The performance of the algorithm depends on how loads are distributed. In Phase 1, distributing the edges of the input graph evenly among processors provides an even load balancing both in terms of runtime and space leading to both space and runtime complexity of  $O(\frac{m}{P})$ . However, Phase 2 is computationally different than Phase 1 and requires different partitioning and load balancing scheme.

In Phase 2 of our algorithm, set of nodes V is divided into P subsets  $V_i$  where processor i merges adjacency lists  $N_v$  for all  $v \in V_i$ . The time for merging  $N_v$  of a node v (referred to as merging cost henceforth) is proportional to the degree  $d_v = |N_v|$  of node v. Total cost for merging incurred on a processor i is  $\Theta(\sum_{v \in V_i} d_v)$ . Distributing equal number of nodes among processors may not make the computing load well-balanced in many cases. Some nodes may have large degrees and some very small. As shown in Figure 5, distribution of merging cost  $(\sum_{v \in V_i} d_v)$  across processors is very uneven with an equal number of nodes assigned to each processor. Thus the set V should be partitioned in such a way that the cost of merging is almost equal in all processors.



Figure 5: Load distribution among processors for LiveJournal, Miami and Twitter before applying the load balancing scheme.

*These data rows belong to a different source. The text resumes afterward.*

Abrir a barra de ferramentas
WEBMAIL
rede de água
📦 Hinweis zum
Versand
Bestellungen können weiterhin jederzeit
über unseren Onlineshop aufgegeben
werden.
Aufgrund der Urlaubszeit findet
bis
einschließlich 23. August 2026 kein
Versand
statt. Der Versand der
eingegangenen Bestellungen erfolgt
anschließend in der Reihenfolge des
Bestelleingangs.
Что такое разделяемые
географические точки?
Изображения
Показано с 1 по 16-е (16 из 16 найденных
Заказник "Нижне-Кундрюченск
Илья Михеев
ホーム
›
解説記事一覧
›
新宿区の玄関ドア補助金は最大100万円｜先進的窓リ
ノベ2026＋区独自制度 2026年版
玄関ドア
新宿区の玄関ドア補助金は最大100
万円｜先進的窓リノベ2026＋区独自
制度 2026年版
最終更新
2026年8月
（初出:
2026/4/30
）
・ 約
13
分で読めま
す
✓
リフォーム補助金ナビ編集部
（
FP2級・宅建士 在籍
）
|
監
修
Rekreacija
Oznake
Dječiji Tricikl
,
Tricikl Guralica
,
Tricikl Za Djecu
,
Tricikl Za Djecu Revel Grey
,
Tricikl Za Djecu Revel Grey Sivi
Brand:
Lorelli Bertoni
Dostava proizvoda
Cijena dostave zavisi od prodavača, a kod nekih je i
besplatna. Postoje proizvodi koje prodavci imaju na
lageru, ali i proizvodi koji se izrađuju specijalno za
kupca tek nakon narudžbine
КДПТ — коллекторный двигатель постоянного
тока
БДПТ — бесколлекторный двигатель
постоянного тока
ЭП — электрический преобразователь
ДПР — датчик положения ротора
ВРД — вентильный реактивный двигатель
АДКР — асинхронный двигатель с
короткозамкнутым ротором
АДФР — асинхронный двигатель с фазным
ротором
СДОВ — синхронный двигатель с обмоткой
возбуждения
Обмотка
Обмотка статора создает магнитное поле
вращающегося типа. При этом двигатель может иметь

Summary of our dataset is provided in Table 2.

Let, f(v) be the cost associated with constructing  $N_v$  by receiving and merging local adjacency lists for a node  $v \in V$ .

We need to compute P disjoint partitions of node set V such that for each partition  $V_i$ ,

$$\sum_{v \in V_i} f(v) \approx \frac{1}{P} \sum_{v \in V} f(v).$$

Now, note that, for each node v, total size of the local adjacency lists received (in Line 5 in Figure 4) equals the number of adjacent nodes of v, i.e.,  $|N_v| = d_v$ . Merging local adjacency lists  $N_v^j$  via set union operation (Line 6) also requires  $d_v$  time. Thus,  $f(v) = d_v$ . Now, since the adjacent nodes of a node v can reside in multiple processors, computing  $f(v) = |N_v| = d_v$  requires communication among multiple processors. For all v, computing f(v) sequentially requires O(m+n) time which diminishes the advantages gained by the parallel algorithm. Thus, we compute  $f(v) = d_v$  for all v in parallel, in  $O(\frac{n+m}{P}+c)$  time, where c is the communication cost. We will discuss the complexity shortly. This algorithm works as follows: for determining  $d_v$  for  $v \in V$  in parallel, each processor i computes  $d_v$  for  $\frac{n}{P}$  nodes v, where v starts from  $\frac{in}{P}$  to  $\frac{(i+1)n}{P}-1$ . Such nodes v satisfy the equation,  $\left|\frac{v}{n/P}\right| = i$ . Now, for each local adjacency list  $N_v^i$  constructed in Phase 1, processor i sends  $d_v^i = |N_v^i|$  to processor  $j = \frac{v}{n/P}$  with a message  $< v, d_v^i >$ . Once processor i receives messages  $< v, d_v^j >$  from other processors, it computes  $f(v) = d_v = \sum_{j=0}^{P-1} d_v^j$  for all nodes v such that  $\left|\frac{v}{n/P}\right| = i$ . The pseudocode of the parallel algorithm for computing  $f(v) = d_v$  is given in Figure 6.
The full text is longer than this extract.